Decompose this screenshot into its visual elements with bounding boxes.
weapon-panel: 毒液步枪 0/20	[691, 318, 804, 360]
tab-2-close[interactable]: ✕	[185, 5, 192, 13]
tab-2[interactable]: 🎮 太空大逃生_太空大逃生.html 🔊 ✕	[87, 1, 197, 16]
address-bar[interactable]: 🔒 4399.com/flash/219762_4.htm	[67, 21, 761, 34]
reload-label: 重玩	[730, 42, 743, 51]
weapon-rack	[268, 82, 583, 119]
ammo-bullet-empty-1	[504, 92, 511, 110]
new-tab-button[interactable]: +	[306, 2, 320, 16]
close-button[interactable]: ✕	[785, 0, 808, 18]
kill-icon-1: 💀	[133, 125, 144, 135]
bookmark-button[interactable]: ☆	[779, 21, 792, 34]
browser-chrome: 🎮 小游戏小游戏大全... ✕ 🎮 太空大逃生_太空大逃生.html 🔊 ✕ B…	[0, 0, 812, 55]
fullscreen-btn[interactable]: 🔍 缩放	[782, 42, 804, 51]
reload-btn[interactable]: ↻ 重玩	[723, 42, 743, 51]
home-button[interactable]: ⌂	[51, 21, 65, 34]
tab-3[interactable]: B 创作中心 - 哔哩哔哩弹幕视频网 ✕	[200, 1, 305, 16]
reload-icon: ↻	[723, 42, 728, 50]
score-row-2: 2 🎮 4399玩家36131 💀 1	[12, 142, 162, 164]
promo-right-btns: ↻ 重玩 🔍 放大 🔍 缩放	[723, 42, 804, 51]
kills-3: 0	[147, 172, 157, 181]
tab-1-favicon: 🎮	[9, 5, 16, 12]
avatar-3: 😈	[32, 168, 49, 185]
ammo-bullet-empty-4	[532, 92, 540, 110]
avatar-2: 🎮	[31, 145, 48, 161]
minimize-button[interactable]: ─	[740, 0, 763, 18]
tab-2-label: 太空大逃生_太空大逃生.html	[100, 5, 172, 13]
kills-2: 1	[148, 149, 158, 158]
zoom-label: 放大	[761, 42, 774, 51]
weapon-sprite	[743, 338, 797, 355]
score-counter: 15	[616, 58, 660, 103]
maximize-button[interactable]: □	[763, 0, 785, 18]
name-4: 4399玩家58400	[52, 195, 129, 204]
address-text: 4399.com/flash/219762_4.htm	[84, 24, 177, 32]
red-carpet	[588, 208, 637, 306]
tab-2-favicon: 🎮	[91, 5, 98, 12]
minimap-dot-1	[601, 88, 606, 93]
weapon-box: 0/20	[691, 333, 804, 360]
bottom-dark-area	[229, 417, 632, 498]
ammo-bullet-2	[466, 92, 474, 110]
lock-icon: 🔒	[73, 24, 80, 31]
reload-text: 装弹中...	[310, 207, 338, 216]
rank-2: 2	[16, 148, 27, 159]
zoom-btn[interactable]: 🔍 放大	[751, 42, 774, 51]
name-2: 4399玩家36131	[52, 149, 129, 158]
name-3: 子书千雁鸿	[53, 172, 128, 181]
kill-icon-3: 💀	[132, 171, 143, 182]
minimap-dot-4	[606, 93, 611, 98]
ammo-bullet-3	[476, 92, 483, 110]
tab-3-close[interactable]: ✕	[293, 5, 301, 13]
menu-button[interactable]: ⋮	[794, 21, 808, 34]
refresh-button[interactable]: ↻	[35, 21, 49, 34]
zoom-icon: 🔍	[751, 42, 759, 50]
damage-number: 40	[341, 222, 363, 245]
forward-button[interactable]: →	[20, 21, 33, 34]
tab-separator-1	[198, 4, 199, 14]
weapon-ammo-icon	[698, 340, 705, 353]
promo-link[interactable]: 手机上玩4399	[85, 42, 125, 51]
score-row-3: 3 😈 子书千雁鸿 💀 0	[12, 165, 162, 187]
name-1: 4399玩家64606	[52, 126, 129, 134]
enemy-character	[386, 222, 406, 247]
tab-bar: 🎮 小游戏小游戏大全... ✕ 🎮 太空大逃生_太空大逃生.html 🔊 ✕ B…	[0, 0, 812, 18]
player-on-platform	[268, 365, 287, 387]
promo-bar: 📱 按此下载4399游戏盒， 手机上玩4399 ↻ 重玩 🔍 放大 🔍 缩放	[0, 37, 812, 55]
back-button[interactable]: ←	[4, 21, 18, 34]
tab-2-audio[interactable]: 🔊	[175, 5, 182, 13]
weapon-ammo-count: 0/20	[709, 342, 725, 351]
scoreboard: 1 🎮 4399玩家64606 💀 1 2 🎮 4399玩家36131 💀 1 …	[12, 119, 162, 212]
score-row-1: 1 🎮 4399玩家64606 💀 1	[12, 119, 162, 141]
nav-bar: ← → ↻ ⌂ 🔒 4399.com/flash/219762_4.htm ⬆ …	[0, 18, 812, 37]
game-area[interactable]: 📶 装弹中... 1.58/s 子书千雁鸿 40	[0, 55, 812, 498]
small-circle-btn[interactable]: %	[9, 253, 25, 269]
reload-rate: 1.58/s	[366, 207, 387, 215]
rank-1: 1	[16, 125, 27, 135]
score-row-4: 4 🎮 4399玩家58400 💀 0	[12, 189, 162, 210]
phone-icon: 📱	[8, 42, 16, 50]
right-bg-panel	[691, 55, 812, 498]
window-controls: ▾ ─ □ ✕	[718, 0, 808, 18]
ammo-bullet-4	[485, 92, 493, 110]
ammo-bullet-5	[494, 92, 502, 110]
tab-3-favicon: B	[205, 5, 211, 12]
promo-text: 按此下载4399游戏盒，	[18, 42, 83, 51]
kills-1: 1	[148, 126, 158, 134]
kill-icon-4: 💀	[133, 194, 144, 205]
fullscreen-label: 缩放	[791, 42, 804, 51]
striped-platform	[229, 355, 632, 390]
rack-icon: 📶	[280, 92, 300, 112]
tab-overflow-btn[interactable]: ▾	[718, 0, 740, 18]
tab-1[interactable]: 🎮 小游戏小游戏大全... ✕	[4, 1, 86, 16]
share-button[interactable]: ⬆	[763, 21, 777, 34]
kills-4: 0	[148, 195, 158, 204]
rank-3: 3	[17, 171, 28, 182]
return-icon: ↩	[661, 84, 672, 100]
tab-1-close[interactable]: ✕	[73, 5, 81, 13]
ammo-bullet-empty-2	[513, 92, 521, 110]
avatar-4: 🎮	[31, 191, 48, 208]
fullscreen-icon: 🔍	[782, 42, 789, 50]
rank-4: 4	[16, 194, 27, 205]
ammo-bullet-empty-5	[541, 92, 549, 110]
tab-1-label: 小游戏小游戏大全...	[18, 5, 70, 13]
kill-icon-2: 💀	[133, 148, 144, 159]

------------------------------------------------

**INSTRUCTIONS TO FOLLOW**.
Give the entries again, every one of them exactly.

**PROBLEM SOLUTION**.
Decompose this screenshot into its visual elements with bounding boxes.
weapon-panel: 毒液步枪 0/20	[691, 318, 804, 360]
tab-2-close[interactable]: ✕	[185, 5, 192, 13]
tab-2[interactable]: 🎮 太空大逃生_太空大逃生.html 🔊 ✕	[87, 1, 197, 16]
address-bar[interactable]: 🔒 4399.com/flash/219762_4.htm	[67, 21, 761, 34]
reload-label: 重玩	[730, 42, 743, 51]
weapon-rack	[268, 82, 583, 119]
ammo-bullet-empty-1	[504, 92, 511, 110]
new-tab-button[interactable]: +	[306, 2, 320, 16]
close-button[interactable]: ✕	[785, 0, 808, 18]
kill-icon-1: 💀	[133, 125, 144, 135]
bookmark-button[interactable]: ☆	[779, 21, 792, 34]
browser-chrome: 🎮 小游戏小游戏大全... ✕ 🎮 太空大逃生_太空大逃生.html 🔊 ✕ B…	[0, 0, 812, 55]
fullscreen-btn[interactable]: 🔍 缩放	[782, 42, 804, 51]
reload-btn[interactable]: ↻ 重玩	[723, 42, 743, 51]
home-button[interactable]: ⌂	[51, 21, 65, 34]
tab-3[interactable]: B 创作中心 - 哔哩哔哩弹幕视频网 ✕	[200, 1, 305, 16]
reload-icon: ↻	[723, 42, 728, 50]
score-row-2: 2 🎮 4399玩家36131 💀 1	[12, 142, 162, 164]
promo-right-btns: ↻ 重玩 🔍 放大 🔍 缩放	[723, 42, 804, 51]
kills-3: 0	[147, 172, 157, 181]
tab-1-favicon: 🎮	[9, 5, 16, 12]
avatar-3: 😈	[32, 168, 49, 185]
ammo-bullet-empty-4	[532, 92, 540, 110]
avatar-2: 🎮	[31, 145, 48, 161]
minimize-button[interactable]: ─	[740, 0, 763, 18]
tab-2-label: 太空大逃生_太空大逃生.html	[100, 5, 172, 13]
kills-2: 1	[148, 149, 158, 158]
zoom-label: 放大	[761, 42, 774, 51]
weapon-sprite	[743, 338, 797, 355]
score-counter: 15	[616, 58, 660, 103]
maximize-button[interactable]: □	[763, 0, 785, 18]
name-4: 4399玩家58400	[52, 195, 129, 204]
address-text: 4399.com/flash/219762_4.htm	[84, 24, 177, 32]
red-carpet	[588, 208, 637, 306]
tab-2-favicon: 🎮	[91, 5, 98, 12]
minimap-dot-1	[601, 88, 606, 93]
weapon-box: 0/20	[691, 333, 804, 360]
bottom-dark-area	[229, 417, 632, 498]
ammo-bullet-2	[466, 92, 474, 110]
lock-icon: 🔒	[73, 24, 80, 31]
reload-text: 装弹中...	[310, 207, 338, 216]
rank-2: 2	[16, 148, 27, 159]
zoom-btn[interactable]: 🔍 放大	[751, 42, 774, 51]
name-2: 4399玩家36131	[52, 149, 129, 158]
name-3: 子书千雁鸿	[53, 172, 128, 181]
kill-icon-3: 💀	[132, 171, 143, 182]
minimap-dot-4	[606, 93, 611, 98]
ammo-bullet-3	[476, 92, 483, 110]
tab-3-close[interactable]: ✕	[293, 5, 301, 13]
menu-button[interactable]: ⋮	[794, 21, 808, 34]
refresh-button[interactable]: ↻	[35, 21, 49, 34]
zoom-icon: 🔍	[751, 42, 759, 50]
damage-number: 40	[341, 222, 363, 245]
forward-button[interactable]: →	[20, 21, 33, 34]
tab-separator-1	[198, 4, 199, 14]
weapon-ammo-icon	[698, 340, 705, 353]
promo-link[interactable]: 手机上玩4399	[85, 42, 125, 51]
score-row-3: 3 😈 子书千雁鸿 💀 0	[12, 165, 162, 187]
name-1: 4399玩家64606	[52, 126, 129, 134]
enemy-character	[386, 222, 406, 247]
tab-bar: 🎮 小游戏小游戏大全... ✕ 🎮 太空大逃生_太空大逃生.html 🔊 ✕ B…	[0, 0, 812, 18]
player-on-platform	[268, 365, 287, 387]
promo-bar: 📱 按此下载4399游戏盒， 手机上玩4399 ↻ 重玩 🔍 放大 🔍 缩放	[0, 37, 812, 55]
back-button[interactable]: ←	[4, 21, 18, 34]
tab-2-audio[interactable]: 🔊	[175, 5, 182, 13]
weapon-ammo-count: 0/20	[709, 342, 725, 351]
scoreboard: 1 🎮 4399玩家64606 💀 1 2 🎮 4399玩家36131 💀 1 …	[12, 119, 162, 212]
score-row-1: 1 🎮 4399玩家64606 💀 1	[12, 119, 162, 141]
nav-bar: ← → ↻ ⌂ 🔒 4399.com/flash/219762_4.htm ⬆ …	[0, 18, 812, 37]
game-area[interactable]: 📶 装弹中... 1.58/s 子书千雁鸿 40	[0, 55, 812, 498]
small-circle-btn[interactable]: %	[9, 253, 25, 269]
reload-rate: 1.58/s	[366, 207, 387, 215]
rank-1: 1	[16, 125, 27, 135]
score-row-4: 4 🎮 4399玩家58400 💀 0	[12, 189, 162, 210]
phone-icon: 📱	[8, 42, 16, 50]
right-bg-panel	[691, 55, 812, 498]
window-controls: ▾ ─ □ ✕	[718, 0, 808, 18]
ammo-bullet-4	[485, 92, 493, 110]
ammo-bullet-5	[494, 92, 502, 110]
tab-3-favicon: B	[205, 5, 211, 12]
promo-text: 按此下载4399游戏盒，	[18, 42, 83, 51]
kills-1: 1	[148, 126, 158, 134]
kill-icon-4: 💀	[133, 194, 144, 205]
fullscreen-label: 缩放	[791, 42, 804, 51]
striped-platform	[229, 355, 632, 390]
rack-icon: 📶	[280, 92, 300, 112]
tab-overflow-btn[interactable]: ▾	[718, 0, 740, 18]
tab-1[interactable]: 🎮 小游戏小游戏大全... ✕	[4, 1, 86, 16]
share-button[interactable]: ⬆	[763, 21, 777, 34]
kills-4: 0	[148, 195, 158, 204]
rank-3: 3	[17, 171, 28, 182]
return-icon: ↩	[661, 84, 672, 100]
tab-1-close[interactable]: ✕	[73, 5, 81, 13]
ammo-bullet-empty-2	[513, 92, 521, 110]
avatar-4: 🎮	[31, 191, 48, 208]
fullscreen-icon: 🔍	[782, 42, 789, 50]
rank-4: 4	[16, 194, 27, 205]
ammo-bullet-empty-5	[541, 92, 549, 110]
tab-1-label: 小游戏小游戏大全...	[18, 5, 70, 13]
kill-icon-2: 💀	[133, 148, 144, 159]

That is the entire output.